Reconnaissance d’un État palestinien : menace ou opportunité pour Israël ?

L’annonce coordonnée de Paris, Londres et Ottawa de reconnaître un État palestinien pourrait sembler, à première vue, un revers diplomatique pour Israël. En réalité, ce geste pourrait bien se révéler être une carte à jouer — en particulier pour relancer la normalisation avec l’Arabie saoudite et même pour tourner définitivement la page des Accords d’Oslo.

Le 24 juillet, le président français Emmanuel Macron a annoncé que la France reconnaîtrait la Palestine lors de l’Assemblée générale de l’ONU en septembre. Le lendemain, le Premier ministre britannique Keir Starmer a déclaré que son pays ferait de même, sous conditions : un cessez-le-feu à Gaza et un engagement israélien vers la “solution à deux États”. La semaine suivante, le Canada a rejoint l’initiative, assortie de ses propres exigences.

Trois membres du G7 en quelques jours : de quoi inquiéter. Mais un détail compte — au lieu d’imposer des sanctions économiques, comme ce fut le cas contre la Russie, ces puissances optent pour un geste purement symbolique, sans conséquence immédiate sur la sécurité ou l’économie israélienne.

Un geste sans portée réelle… tant que Trump est à la Maison Blanche
Pour qu’un État palestinien devienne membre à part entière de l’ONU, il faut passer par le Conseil de sécurité — et les États-Unis ont toujours mis leur veto à cette reconnaissance. Sous un président Trump, le scénario ne changera pas. Il a déjà menacé de faire capoter un accord commercial avec Ottawa après son annonce, et son secrétaire d’État Marco Rubio a qualifié la décision française de “précipitée” et de pur carburant pour la propagande du Hamas.

Ainsi, à court terme, cette reconnaissance ne modifie pas la réalité diplomatique des Palestiniens. Mais elle peut offrir un levier politique.

Une ouverture pour la normalisation avec Riyad
Depuis des mois, la normalisation avec l’Arabie saoudite est bloquée par la “question palestinienne”. Riyad veut montrer à son opinion publique qu’elle n’abandonne pas la cause ; Israël refuse, pour des raisons sécuritaires évidentes, de concéder un engagement concret sur ce dossier. La reconnaissance par la France, le Royaume-Uni et le Canada pourrait fournir aux Saoudiens la couverture politique nécessaire : ils peuvent se targuer d’avoir obtenu une avancée pour les Palestiniens et, dans la foulée, conclure un accord historique avec Jérusalem.

Ainsi, au lieu de présenter la normalisation comme une trahison, Riyad pourrait la vendre comme un prolongement diplomatique des gains obtenus.
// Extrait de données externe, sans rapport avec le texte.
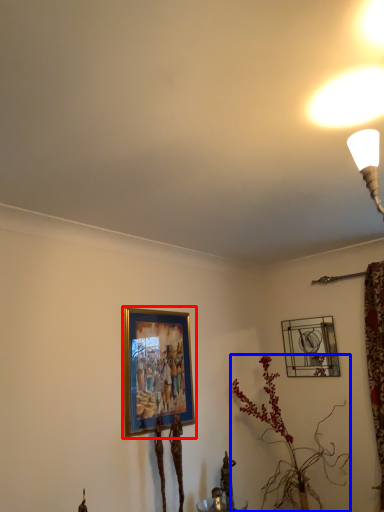 Question: Which object appears closest to the camera in this image, picture frame (highlighted by a red box) or houseplant (highlighted by a blue box)?

Choices:
 (A) picture frame
 (B) houseplant

Answer: (A) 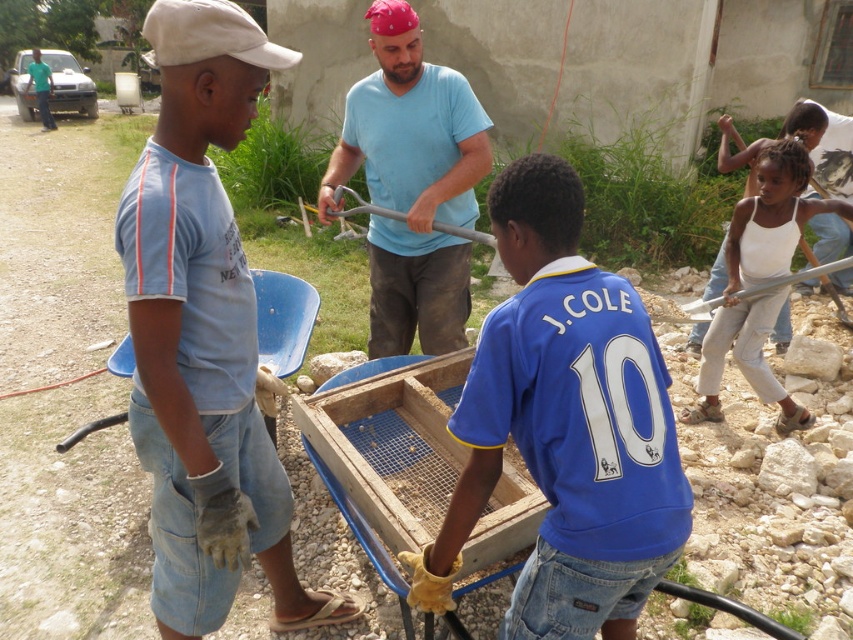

Vers la fin des Accords d’Oslo ?
Ironie de l’histoire, cette reconnaissance pourrait aussi servir Israël : en figeant un “État palestinien” purement théorique sur la scène internationale, elle met en lumière l’inapplicabilité du cadre d’Oslo. Les conditions fixées par Israël — désarmement du Hamas, réforme profonde de l’Autorité palestinienne, reconnaissance d’Israël comme État juif — restent lettre morte. La reconnaissance symbolique pourrait, à terme, pousser à repenser totalement le cadre des négociations et libérer Israël de contraintes diplomatiques obsolètes.

Pour l’heure, cette initiative du G7 ressemble moins à une menace immédiate qu’à un mouvement d’échiquier que Jérusalem peut retourner à son avantage — à condition de jouer habilement ses cartes avec Washington et Riyad.